Keep the pictures out and restate every record exactly.

DATASET -
--------------------------------
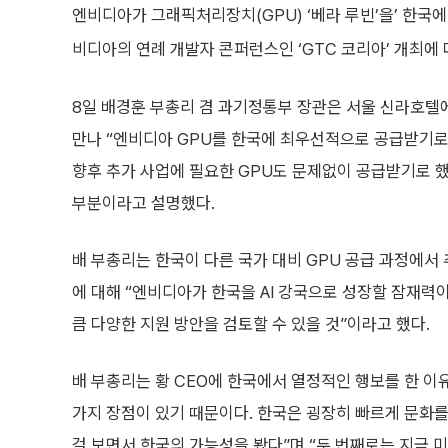
엔비디아가 그래픽처리장치(GPU) ‘베라 루빈’을’ 한국
비디아의 연례 개발자 콘퍼런스인 ‘GTC 코리아’ 개최에
8일 배경훈 부총리 겸 과기정통부 장관은 서울 신라호텔
만나 “엔비디아 GPU를 한국에 최우선적으로 공급받기로 
향후 추가 사업에 필요한 GPU도 문제없이 공급받기로 했
부분이라고 설명했다.
배 부총리는 한국이 다른 국가 대비 GPU 공급 과정에서
에 대해 “엔비디아가 한국을 AI 강국으로 성장할 잠재력이
큼 다양한 지원 방안을 검토할 수 있을 것”이라고 했다.
배 부총리는 황 CEO에 한국에서 열정적인 행보를 한 이
가지 장점이 있기 때문이다. 한국은 굉장히 빠르게 문화
걸 보면서 한국의 가능성을 봤다”며 “두 번째로는 지금 미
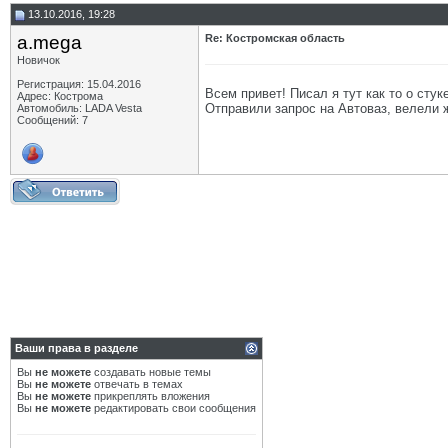
13.10.2016, 19:28
a.mega
Re: Костромская область
Новичок
Регистрация: 15.04.2016
Всем привет! Писал я тут как то о сту
Адрес: Кострома
Отправили запрос на Автоваз, велели ж
Автомобиль: LADA Vesta
Сообщений: 7
Ваши права в разделе
Вы
не можете
создавать новые темы
Вы
не можете
отвечать в темах
Вы
не можете
прикреплять вложения
Вы
не можете
редактировать свои сообщения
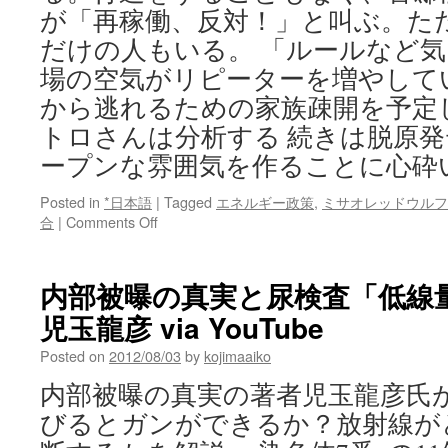
が「再稼働、反対！」と叫ぶ。た
だけの人もいる。 「ルールなど
場の空気がリピーターを増やして
から逃れるための家族疎開を予定
トロさんは分析する 続きは脱原
ープンな雰囲気を作ることに心砕
Posted in
*日本語
|
Tagged
エネルギー政策
,
ミサオレッドウルフ
on
合
|
Comments Off
脱
原
発
内部被曝の真実と尿検査「低線
デ
児玉龍彦 via YouTube
モ
の
Posted on
2012/08/03
by
kojimaaiko
主
催
内部被曝の真実の著者児玉龍彦氏
者
びるとガンができるか？放射線が
オ
ー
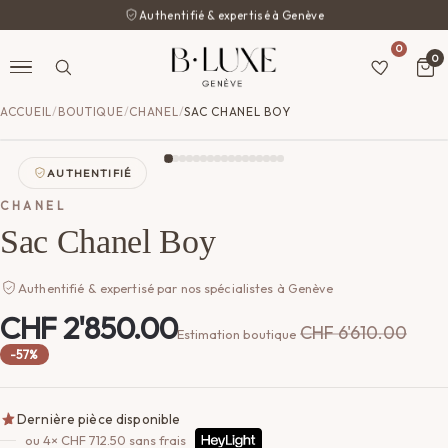
Authentifié & expertisé à Genève
0
0
ACCUEIL
/
BOUTIQUE
/
CHANEL
/
SAC CHANEL BOY
AUTHENTIFIÉ
CHANEL
Sac Chanel Boy
Authentifié & expertisé par nos spécialistes à Genève
CHF
2'850.00
CHF
6'610.00
Estimation boutique
-57%
Dernière pièce disponible
ou 4×
CHF
712.50
sans frais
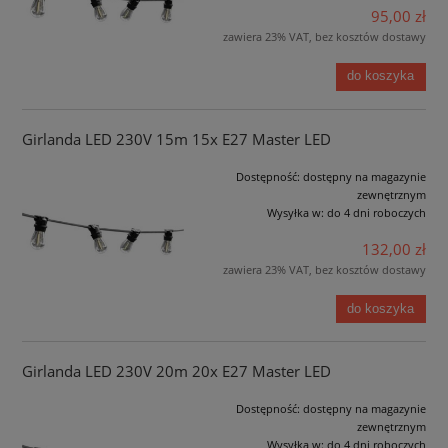
95,00 zł
zawiera 23% VAT, bez kosztów dostawy
do koszyka
Girlanda LED 230V 15m 15x E27 Master LED
Dostępność:
dostępny na magazynie
zewnętrznym
Wysyłka w:
do 4 dni roboczych
132,00 zł
zawiera 23% VAT, bez kosztów dostawy
do koszyka
Girlanda LED 230V 20m 20x E27 Master LED
Dostępność:
dostępny na magazynie
zewnętrznym
Wysyłka w:
do 4 dni roboczych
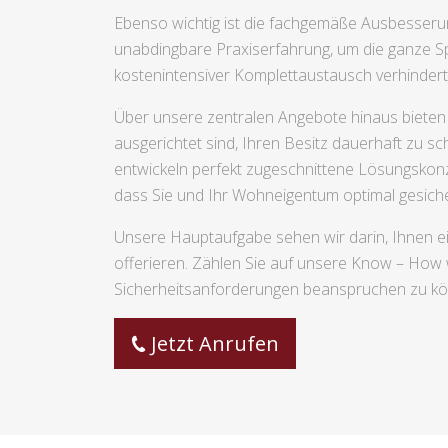
Ebenso wichtig ist die fachgemäße Ausbesserun
unabdingbare Praxiserfahrung, um die ganze S
kostenintensiver Komplettaustausch verhinder
Über unsere zentralen Angebote hinaus bieten 
ausgerichtet sind, Ihren Besitz dauerhaft zu s
entwickeln perfekt zugeschnittene Lösungskonz
dass Sie und Ihr Wohneigentum optimal gesiche
Unsere Hauptaufgabe sehen wir darin, Ihnen e
offerieren. Zählen Sie auf unsere Know – How 
Sicherheitsanforderungen beanspruchen zu k
Jetzt Anrufen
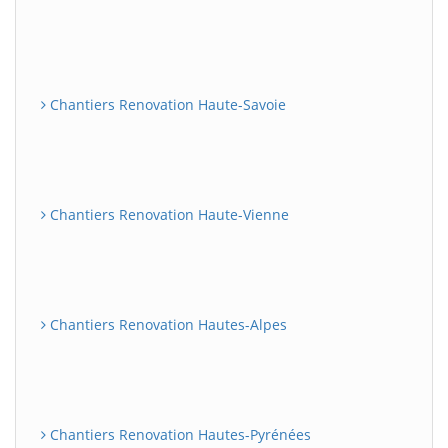
Chantiers Renovation Haute-Savoie
Chantiers Renovation Haute-Vienne
Chantiers Renovation Hautes-Alpes
Chantiers Renovation Hautes-Pyrénées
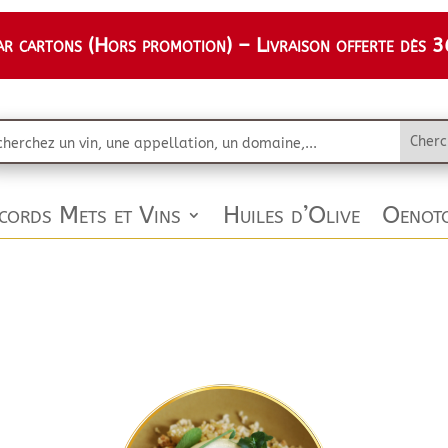
 cartons (Hors promotion) – Livraison offerte dès 36
cords Mets et Vins
Huiles d’Olive
Oenoto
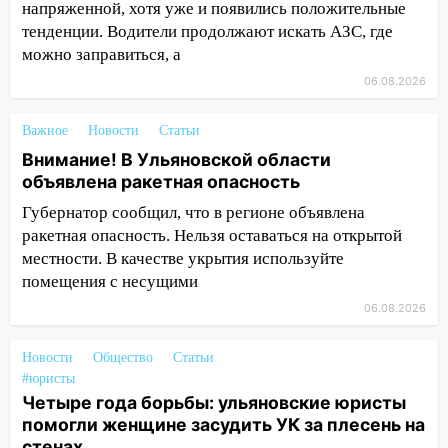
16:12
Едва не перерезал горло: в
напряженной, хотя уже и появились положительные
Вешкайме посиделки с судимым
тенденции. Водители продолжают искать АЗС, где
знакомым закончились для женщины
можно заправиться, а
больницей
06.08.2026
16:06
18-летняя девушка без прав
перевернулась на мопеде и попала в
Важное
Новости
Статьи
больницу
Внимание! В Ульяновской области
объявлена ракетная опасность
15:59
Ульяновец отдал более 14
миллионов рублей за криминальное
Губернатор сообщил, что в регионе объявлена
покровительство
ракетная опасность. Нельзя оставаться на открытой
местности. В качестве укрытия используйте
15:32
На «кольце» кроссовер сбил 18-
помещения с несущими
летнего мопедиста
06.08.2026
15:00
В Ульяновске после тройного ДТП
госпитализировали 25-летнего байкера
Новости
Общество
Статьи
#юристы
14:32
На Ульяновскую область
Четыре года борьбы: ульяновские юристы
надвигается жара
помогли женщине засудить УК за плесень на
14:08
стенах
Пешеход переходил по «зебре»:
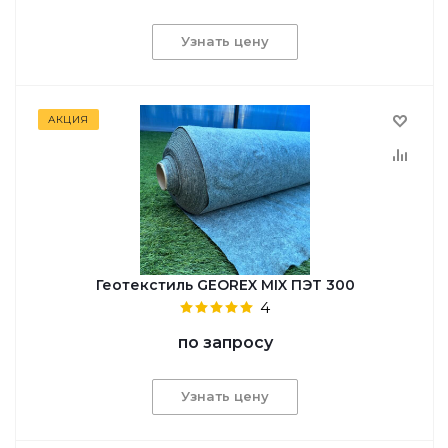
Узнать цену
АКЦИЯ
Геотекстиль GEОREX MIX ПЭТ 300
4
по запросу
Узнать цену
--------------------------------
ANSWER BELOW -
엔비디아가 그래픽처리장치(GPU) ‘베라 루빈’을’ 한국
비디아의 연례 개발자 콘퍼런스인 ‘GTC 코리아’ 개최에
8일 배경훈 부총리 겸 과기정통부 장관은 서울 신라호텔
만나 “엔비디아 GPU를 한국에 최우선적으로 공급받기로 
향후 추가 사업에 필요한 GPU도 문제없이 공급받기로 했
부분이라고 설명했다.
배 부총리는 한국이 다른 국가 대비 GPU 공급 과정에서
에 대해 “엔비디아가 한국을 AI 강국으로 성장할 잠재력이
큼 다양한 지원 방안을 검토할 수 있을 것”이라고 했다.
배 부총리는 황 CEO에 한국에서 열정적인 행보를 한 이
가지 장점이 있기 때문이다. 한국은 굉장히 빠르게 문화
걸 보면서 한국의 가능성을 봤다”며 “두 번째로는 지금 미
13.10.2016, 19:28
a.mega
Re: Костромская область
Новичок
Регистрация: 15.04.2016
Всем привет! Писал я тут как то о сту
Адрес: Кострома
Отправили запрос на Автоваз, велели ж
Автомобиль: LADA Vesta
Сообщений: 7
Ваши права в разделе
Вы
не можете
создавать новые темы
Вы
не можете
отвечать в темах
Вы
не можете
прикреплять вложения
Вы
не можете
редактировать свои сообщения
が「再稼働、反対！」と叫ぶ。た
だけの人もいる。 「ルールなど
場の空気がリピーターを増やして
から逃れるための家族疎開を予定
トロさんは分析する 続きは脱原
ープンな雰囲気を作ることに心砕
Posted in
*日本語
|
Tagged
エネルギー政策
,
ミサオレッドウルフ
on
合
|
Comments Off
脱
原
発
内部被曝の真実と尿検査「低線
デ
児玉龍彦 via YouTube
モ
の
Posted on
2012/08/03
by
kojimaaiko
主
催
内部被曝の真実の著者児玉龍彦氏
者
びるとガンができるか？放射線が
オ
ー
Authentifié & expertisé à Genève
0
0
ACCUEIL
/
BOUTIQUE
/
CHANEL
/
SAC CHANEL BOY
AUTHENTIFIÉ
CHANEL
Sac Chanel Boy
Authentifié & expertisé par nos spécialistes à Genève
CHF
2'850.00
CHF
6'610.00
Estimation boutique
-57%
Dernière pièce disponible
ou 4×
CHF
712.50
sans frais
95,00 zł
zawiera 23% VAT, bez kosztów dostawy
do koszyka
Girlanda LED 230V 15m 15x E27 Master LED
Dostępność:
dostępny na magazynie
zewnętrznym
Wysyłka w:
do 4 dni roboczych
132,00 zł
zawiera 23% VAT, bez kosztów dostawy
do koszyka
Girlanda LED 230V 20m 20x E27 Master LED
Dostępność:
dostępny na magazynie
zewnętrznym
Wysyłka w:
do 4 dni roboczych
Ebenso wichtig ist die fachgemäße Ausbesserun
unabdingbare Praxiserfahrung, um die ganze S
kostenintensiver Komplettaustausch verhinder
Über unsere zentralen Angebote hinaus bieten 
ausgerichtet sind, Ihren Besitz dauerhaft zu s
entwickeln perfekt zugeschnittene Lösungskonz
dass Sie und Ihr Wohneigentum optimal gesiche
Unsere Hauptaufgabe sehen wir darin, Ihnen e
offerieren. Zählen Sie auf unsere Know – How 
Sicherheitsanforderungen beanspruchen zu k
Jetzt Anrufen
Chantiers Renovation Haute-Savoie
Chantiers Renovation Haute-Vienne
Chantiers Renovation Hautes-Alpes
Chantiers Renovation Hautes-Pyrénées
 cartons (Hors promotion) – Livraison offerte dès 36
cords Mets et Vins
Huiles d’Olive
Oenoto
16:12
Едва не перерезал горло: в
напряженной, хотя уже и появились положительные
Вешкайме посиделки с судимым
тенденции. Водители продолжают искать АЗС, где
знакомым закончились для женщины
можно заправиться, а
больницей
06.08.2026
16:06
18-летняя девушка без прав
перевернулась на мопеде и попала в
Важное
Новости
Статьи
больницу
Внимание! В Ульяновской области
объявлена ракетная опасность
15:59
Ульяновец отдал более 14
миллионов рублей за криминальное
Губернатор сообщил, что в регионе объявлена
покровительство
ракетная опасность. Нельзя оставаться на открытой
местности. В качестве укрытия используйте
15:32
На «кольце» кроссовер сбил 18-
помещения с несущими
летнего мопедиста
06.08.2026
15:00
В Ульяновске после тройного ДТП
госпитализировали 25-летнего байкера
Новости
Общество
Статьи
#юристы
14:32
На Ульяновскую область
Четыре года борьбы: ульяновские юристы
надвигается жара
помогли женщине засудить УК за плесень на
14:08
стенах
Пешеход переходил по «зебре»:
Узнать цену
АКЦИЯ
Геотекстиль GEОREX MIX ПЭТ 300
4
по запросу
Узнать цену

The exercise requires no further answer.